Identifies cybersecurity risks and vulnerabilities and assesses threats to the ICT infrastructure and the incident management organization.

Cybersecurity Unit Leader– Plans and manages the technical and operational aspects of meeting the cybersecurity needs of an incident or event; supervises unit personnel and is responsible for performance of subordinate positions duties that are not filled or delegated; participates in incident action planning meetings; develops and publishes a basic cybersecurity plan; establishes and supports on-scene cyber defense and application capabilities; coordinates support with the cybersecurity departments of all responding agencies; orders or requests personnel, supplies and equipment; and documents and escalates incidents that may cause ongoing and immediate impact to the environment

Cybersecurity Planner – Assesses planning needs and collaborates with stakeholders to develop cybersecurity related policies, plans, practices and guidelines for implementation; analyzes organization’s cyber defense policies; configurations and evaluates compliance with regulations and organizational directives; integrates applicable laws, statutes and regulatory documents into policies, plans, practices and guidelines; promotes awareness of cybersecurity plans and strategies, as appropriate, among command and other stakeholders; monitors the implementation of cybersecurity policies, principles, practices and guidelines in the planning process; provides guidance and support to command during the development of cyber-related plans and policies; communicates threat and risk reports to incident command; develops strategies and plans for mitigating identified vulnerabilities and threats; develops security monitoring plan to detect potential malicious or suspicious activity that could impact response activities; and assists ITSL with preparing the Information Technology Plan.

Cybersecurity Support Specialist – Performs system administration on specialized cyber defense applications and systems or virtual devices; Assists in identifying, prioritizing and implementing technical infrastructure and key resources utilized in cyber defense efforts; builds, installs, configures and tests dedicated cyber defense hardware and services; assists in assessing the operational impact of implementing and sustaining cyber defense infrastructure; assesses and evaluates applications, hardware infrastructure, prevention and detection tools, access controls and configurations platforms managed by service providers; and implements security monitoring plan.

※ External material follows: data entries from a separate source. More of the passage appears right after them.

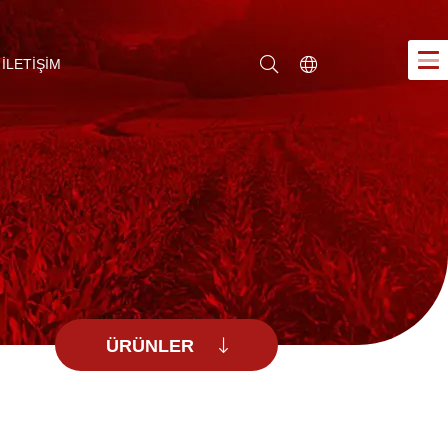
İLETİŞİM
Türkçe
ÜRÜNLER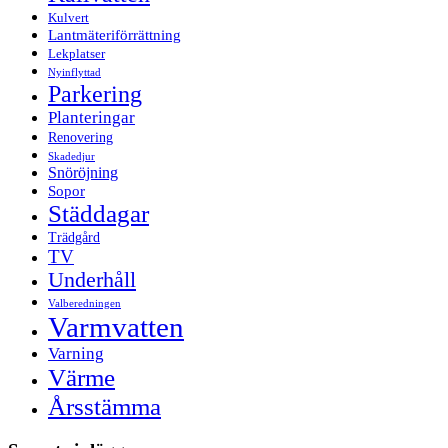
Kulvert
Lantmäteriförrättning
Lekplatser
Nyinflyttad
Parkering
Planteringar
Renovering
Skadedjur
Snöröjning
Sopor
Städdagar
Trädgård
TV
Underhåll
Valberedningen
Varmvatten
Varning
Värme
Årsstämma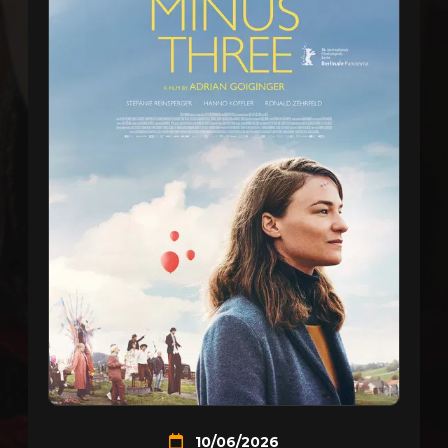
10/06/2026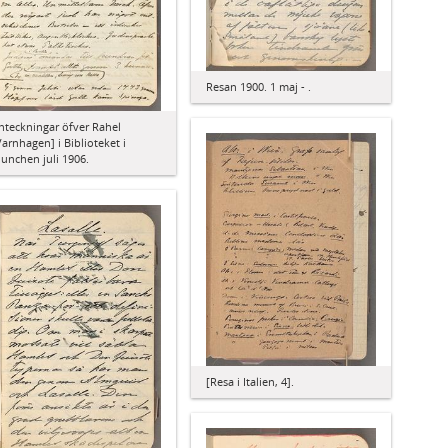
Resan 1900. 1 maj - .
nteckningar öfver Rahel
Varnhagen] i Biblioteket i
unchen juli 1906.
[Resa i Italien, 4].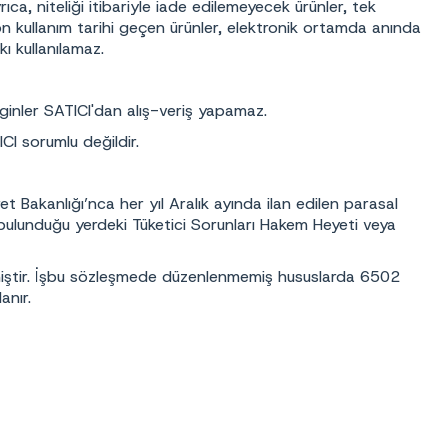
rıca, niteliği itibariyle iade edilemeyecek ürünler, tek
 son kullanım tarihi geçen ürünler, elektronik ortamda anında
kkı kullanılamaz.
rginler SATICI'dan alış-veriş yapamaz.
CI sorumlu değildir.
Bakanlığı’nca her yıl Aralık ayında ilan edilen parasal
n bulunduğu yerdeki Tüketici Sorunları Hakem Heyeti veya
lmiştir. İşbu sözleşmede düzenlenmemiş hususlarda 6502
lanır.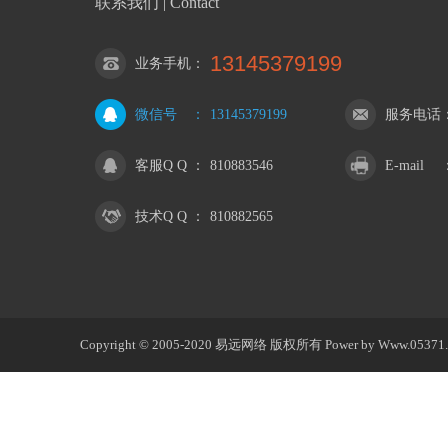
联系我们 | Contact
13145379199
业务手机
：
微信号
：
13145379199
服务电话
客服Q Q
：
810883546
E-mail
技术Q Q
：
810882565
Copyright © 2005-2020 易远网络 版权所有
Power by
Www.05371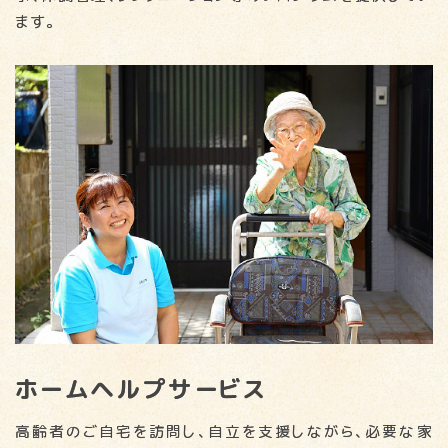
ます。
ホームヘルプサービス
高齢者のご自宅を訪問し、自立を支援しながら、必要な家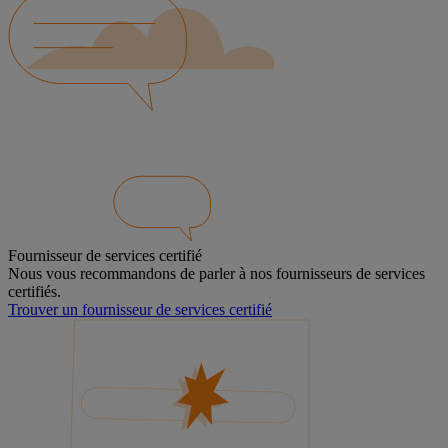
Fournisseur de services certifié
Nous vous recommandons de parler à nos fournisseurs de services
certifiés.
Trouver un fournisseur de services certifié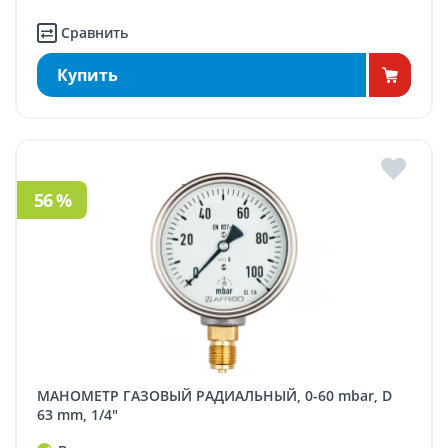
Сравнить
Купить
56 %
МАНОМЕТР ГАЗОВЫЙ РАДИАЛЬНЫЙ, 0-60 mbar, D
63 mm, 1/4"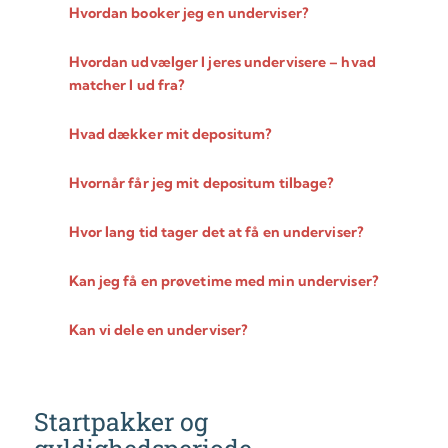
Hvordan booker jeg en underviser?
Hvordan udvælger I jeres undervisere – hvad
matcher I ud fra?
Hvad dækker mit depositum?
Hvornår får jeg mit depositum tilbage?
Hvor lang tid tager det at få en underviser?
Kan jeg få en prøvetime med min underviser?
Kan vi dele en underviser?
Startpakker og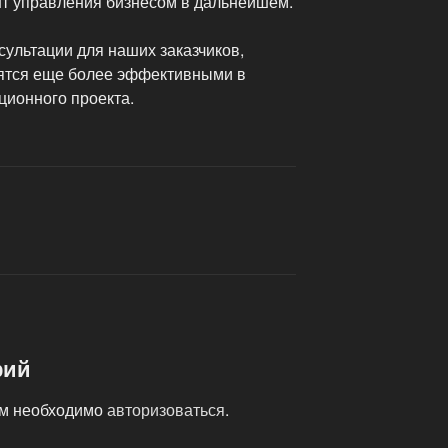
нт управления бизнесом в дальнейшем.
ультации для наших заказчиков,
вятся еще более эффективными в
ционного проекта.
рий
ам необходимо
авторизоваться
.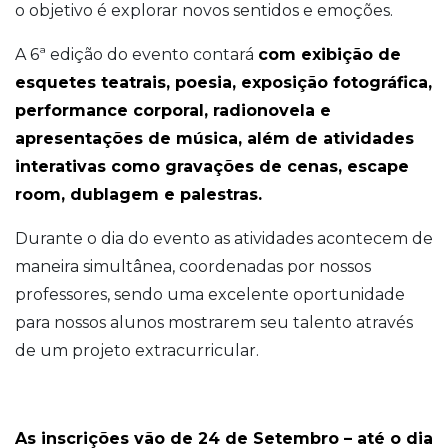
o objetivo é explorar novos sentidos e emoções.
A 6ª edição do evento contará
com exibição de
esquetes teatrais, poesia, exposição fotográfica,
performance corporal, radionovela e
apresentações de música, além de atividades
interativas como gravações de cenas, escape
room, dublagem e palestras.
Durante o dia do evento as atividades acontecem de
maneira simultânea, coordenadas por nossos
professores, sendo uma excelente oportunidade
para nossos alunos mostrarem seu talento através
de um projeto extracurricular.
As inscrições vão de 24 de Setembro – até o dia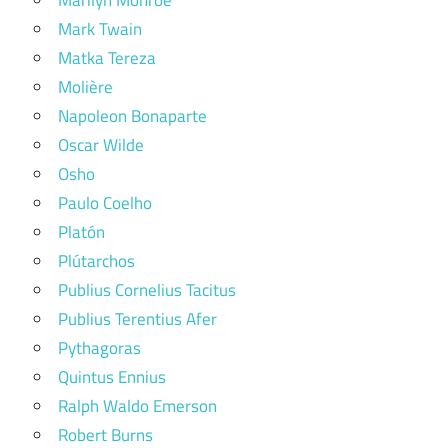
Marilyn Monroe
Mark Twain
Matka Tereza
Molière
Napoleon Bonaparte
Oscar Wilde
Osho
Paulo Coelho
Platón
Plútarchos
Publius Cornelius Tacitus
Publius Terentius Afer
Pythagoras
Quintus Ennius
Ralph Waldo Emerson
Robert Burns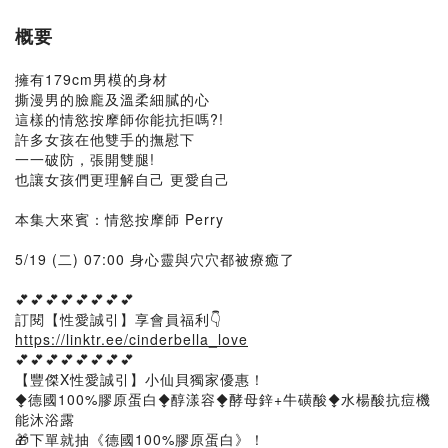
概要
擁有179cm男模的身材
撕漫男的臉龐及溫柔細膩的心
這樣的情慾按摩師你能抗拒嗎?!
許多女孩在他雙手的撫慰下
一一破防，張開雙腿!
也讓女孩們更理解自己 更愛自己
本集大來賓：情慾按摩師 Perry
5/19 (二) 07:00 身心靈與穴穴都被療癒了
💕💕💕💕💕💕💕💕
訂閱【性愛誠引】享會員福利👇
https://linktr.ee/cinderbella_love
💕💕💕💕💕💕💕💕
【豐傑X性愛誠引】小仙貝獨家優惠！
⧪德國100%膠原蛋白⧪醇漾容⧪酵母鋅+牛磺酸⧪水楊酸抗痘機
能沐浴露
🎁下單就抽《德國100%膠原蛋白》！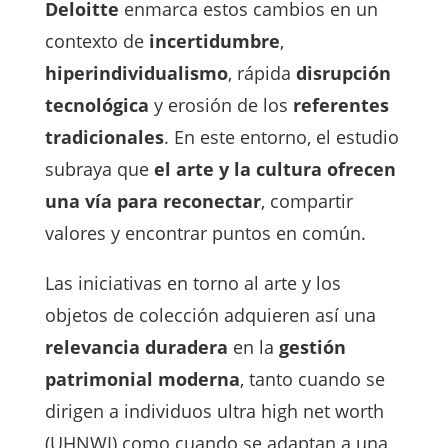
Deloitte
enmarca estos cambios en un
contexto de
incertidumbre
,
hiperindividualismo
, rápida
disrupción
tecnológica
y erosión de los
referentes
tradicionales
. En este entorno, el estudio
subraya que
el arte y la cultura ofrecen
una vía para reconectar
, compartir
valores y encontrar puntos en común.
Las iniciativas en torno al arte y los
objetos de colección adquieren así una
relevancia duradera
en la
gestión
patrimonial moderna
, tanto cuando se
dirigen a individuos ultra high net worth
(UHNWI) como cuando se adaptan a una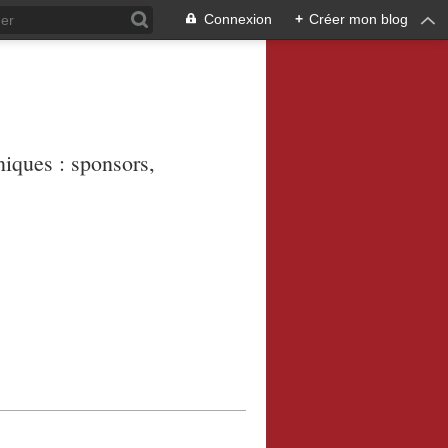
Connexion
+
Créer mon blog
niques : sponsors,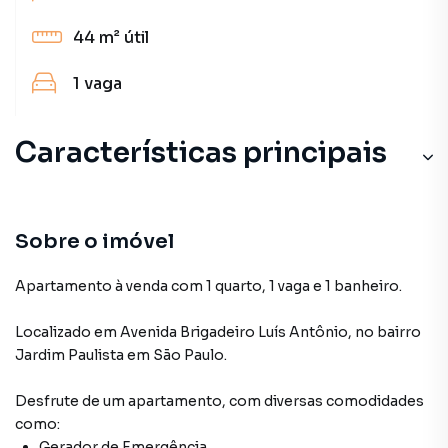
44 m²
útil
1
vaga
Características principais
Sobre o imóvel
Apartamento à venda com 1 quarto, 1 vaga e 1 banheiro.
Localizado
em
Avenida Brigadeiro Luís Antônio
,
no bairro
Jardim Paulista
em São Paulo
.
Desfrute de
um apartamento
, com diversas comodidades
como:
Gerador de Emergência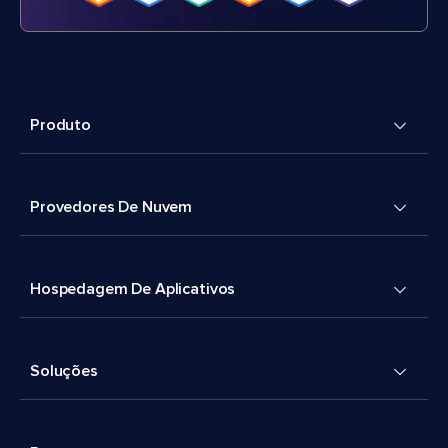
Produto
Provedores De Nuvem
Hospedagem De Aplicativos
Soluções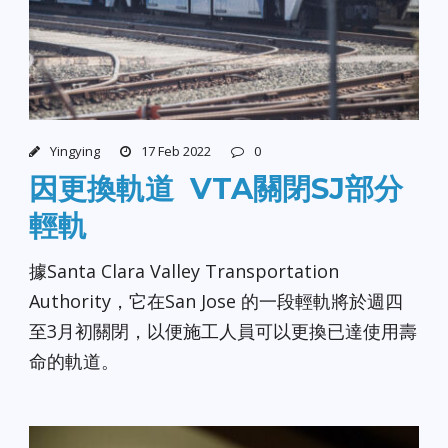
Yingying
17 Feb 2022
0
因更換軌道 VTA關閉SJ部分
輕軌
據Santa Clara Valley Transportation
Authority，它在San Jose 的一段輕軌將於週四
至3月初關閉，以便施工人員可以更換已達使用壽
命的軌道。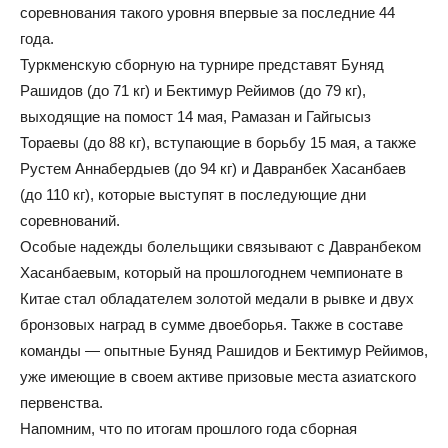
соревнования такого уровня впервые за последние 44
года.
Туркменскую сборную на турнире представят Буняд
Рашидов (до 71 кг) и Бектимур Рейимов (до 79 кг),
выходящие на помост 14 мая, Рамазан и Гайгысыз
Тораевы (до 88 кг), вступающие в борьбу 15 мая, а также
Рустем Аннабердыев (до 94 кг) и Давранбек Хасанбаев
(до 110 кг), которые выступят в последующие дни
соревнований.
Особые надежды болельщики связывают с Давранбеком
Хасанбаевым, который на прошлогоднем чемпионате в
Китае стал обладателем золотой медали в рывке и двух
бронзовых наград в сумме двоеборья. Также в составе
команды — опытные Буняд Рашидов и Бектимур Рейимов,
уже имеющие в своем активе призовые места азиатского
первенства.
Напомним, что по итогам прошлого года сборная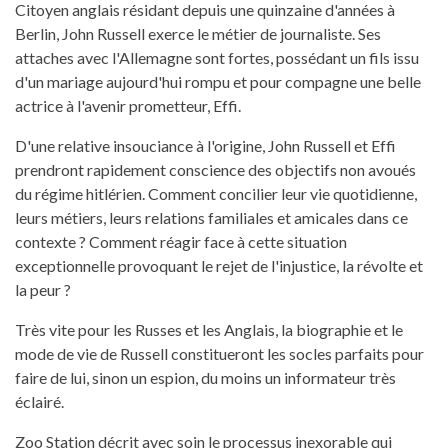
Citoyen anglais résidant depuis une quinzaine d'années à
Berlin, John Russell exerce le métier de journaliste. Ses
attaches avec l'Allemagne sont fortes, possédant un fils issu
d'un mariage aujourd'hui rompu et pour compagne une belle
actrice à l'avenir prometteur, Effi.
D'une relative insouciance à l'origine, John Russell et Effi
prendront rapidement conscience des objectifs non avoués
du régime hitlérien. Comment concilier leur vie quotidienne,
leurs métiers, leurs relations familiales et amicales dans ce
contexte ? Comment réagir face à cette situation
exceptionnelle provoquant le rejet de l'injustice, la révolte et
la peur ?
Très vite pour les Russes et les Anglais, la biographie et le
mode de vie de Russell constitueront les socles parfaits pour
faire de lui, sinon un espion, du moins un informateur très
éclairé.
Zoo Station décrit avec soin le processus inexorable qui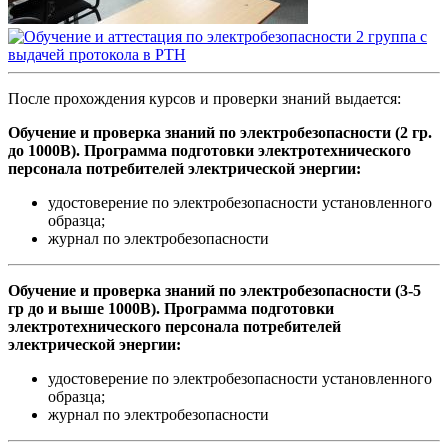
После прохождения курсов и проверки знаний выдается:
Обучение и проверка знаний по электробезопасности (2 гр.
до 1000В). Программа подготовки электротехнического
персонала потребителей электрической энергии:
удостоверение по электробезопасности установленного
образца;
журнал по электробезопасности
Обучение и проверка знаний по электробезопасности (3-5
гр до и выше 1000В). Программа подготовки
электротехнического персонала потребителей
электрической энергии:
удостоверение по электробезопасности установленного
образца;
журнал по электробезопасности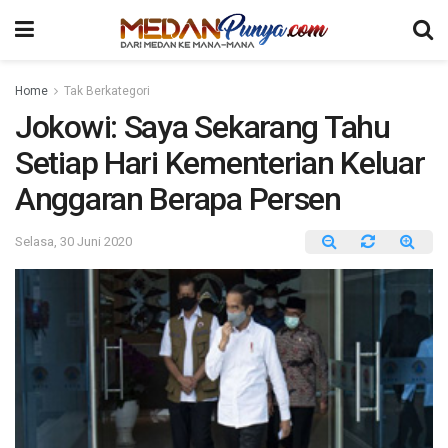
Home
Tak Berkategori
Jokowi: Saya Sekarang Tahu
Setiap Hari Kementerian Keluar
Anggaran Berapa Persen
Selasa, 30 Juni 2020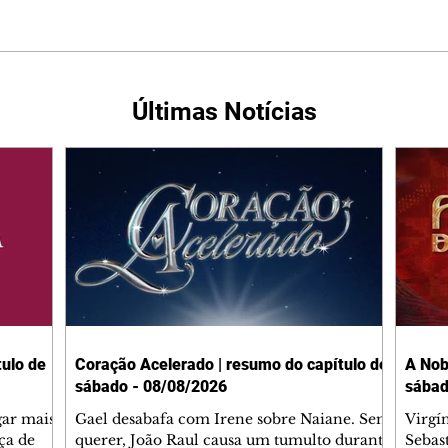
Últimas Notícias
ulo de
Coração Acelerado | resumo do capítulo de
A Nob
sábado - 08/08/2026
sábad
gar mais
Gael desabafa com Irene sobre Naiane. Sem
Virgí
ça de
querer, João Raul causa um tumulto durante
Sebas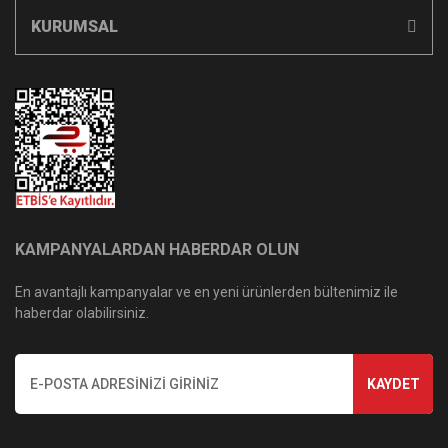
KURUMSAL
KAMPANYALARDAN HABERDAR OLUN
En avantajlı kampanyalar ve en yeni ürünlerden bültenimiz ile
haberdar olabilirsiniz.
KAYDET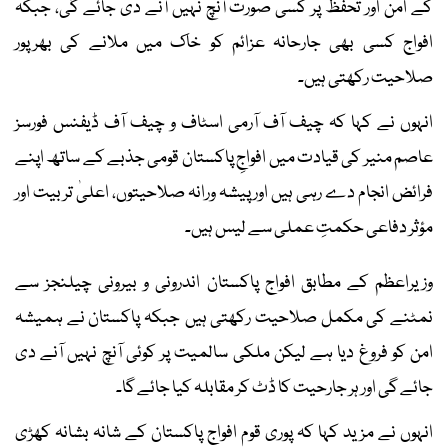
کے امن اور تحفظ پر کسی صورت آنچ نہیں آنے دی جائے گی، جبکہ
افواج کسی بھی جارحانہ عزائم کو خاک میں ملانے کی بھرپور
صلاحیت رکھتی ہیں۔
انہوں نے کہا کہ چیف آف آرمی اسٹاف و چیف آف ڈیفنس فورسز
عاصم منیر کی قیادت میں افواجِ پاکستان قومی جذبے کے ساتھ اپنے
فرائض انجام دے رہی ہیں اور پیشہ ورانہ صلاحیتوں، اعلیٰ تربیت اور
مؤثر دفاعی حکمتِ عملی سے لیس ہیں۔
وزیراعظم کے مطابق افواج پاکستان اندرونی و بیرونی چیلنجز سے
نمٹنے کی مکمل صلاحیت رکھتی ہیں جبکہ پاکستان نے ہمیشہ
امن کو فروغ دیا ہے لیکن ملکی سالمیت پر کوئی آنچ نہیں آنے دی
جائے گی اور ہر جارحیت کا ڈٹ کر مقابلہ کیا جائے گا۔
انہوں نے مزید کہا کہ پوری قوم افواج پاکستان کے شانہ بشانہ کھڑی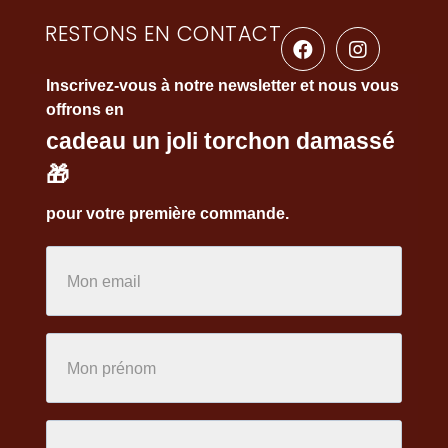
RESTONS EN CONTACT
Inscrivez-vous à notre newsletter et nous vous
offrons en
cadeau un joli torchon damassé
🎁
pour votre première commande.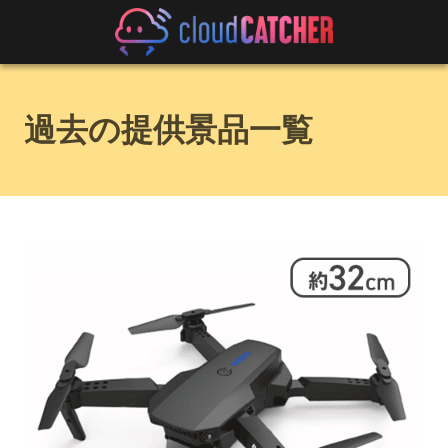
過去の提供景品一覧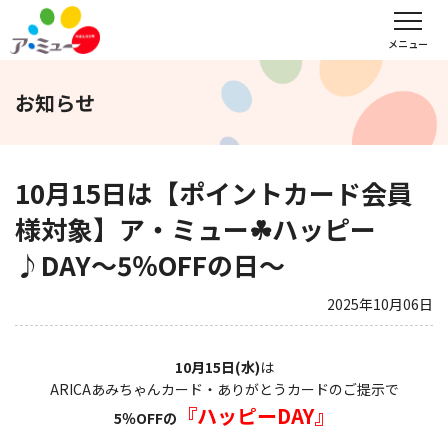
フロアガイド
インフォメーション
レンタル会議室予約
メニュー
お知らせ
文化教室
サンキュー
福野タウンホテル
ア・ミューホール
10月15日は【ポイントカード会員
様対象】ア・ミュー☘ハッピー
♪DAY～5％OFFの日～
スポーツクラブ
2025年10月06日
WEBチラシ
アクセス
営業時間・定休日
10月15日(水)
は
会社概要
求人情報
お問い合わせ
ARICAあみちゃんカード・ありがとうカードのご提示で
『ハッピーDAY』
5％OFFの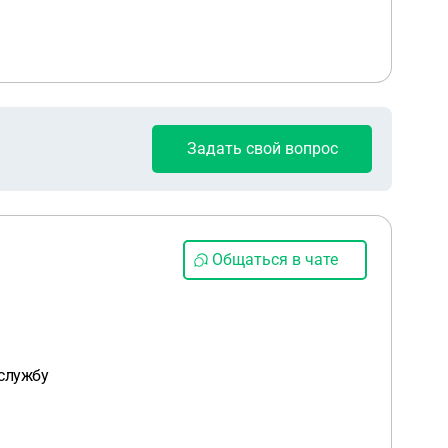
Задать свой вопрос
Общаться в чате
 службу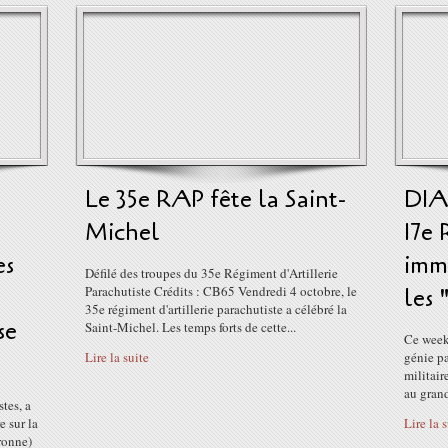
Le 35e RAP fête la Saint-
DIA
Michel
17e
es
imme
Défilé des troupes du 35e Régiment d'Artillerie
Parachutiste Crédits : CB65 Vendredi 4 octobre, le
les 
35e régiment d'artillerie parachutiste a célébré la
se
Saint-Michel. Les temps forts de cette...
Ce week
Lire la suite
génie p
militair
au grand
tes, a
e sur la
Lire la 
ronne)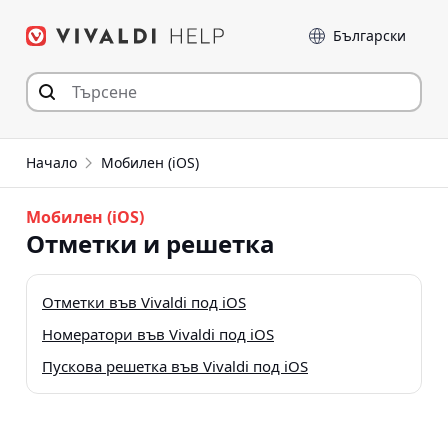
Прескочи
Език
към съдържанието
Начало
Мобилен (iOS)
Мобилен (iOS)
Отметки и решетка
Отметки във Vivaldi под iOS
Номератори във Vivaldi под iOS
Пускова решетка във Vivaldi под iOS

Cybersecurity Coordinator – Coordinates the development, promotion and sharing of cybersecurity information both within and outside the ICT Branch and the responding organizations; coordinates the integration of competing requirements and priorities from multiple agencies and internal/external stakeholders; identifies gaps and impediments across internal and external partner organizations or third-party services; coordinates with technical and operational personnel to ensure the implementation and updating of specialized cyber defense applications based upon identified threats and vulnerabilities; coordinates with public information officers (PIO) for social media monitoring inputs; liaises with supporting IT and cybersecurity organizations, including vendors, volunteers, insurance companies and other outside partners; and manages documentation and ensures sensitive security information is properly controlled (e.g., PII, PHI and PCII).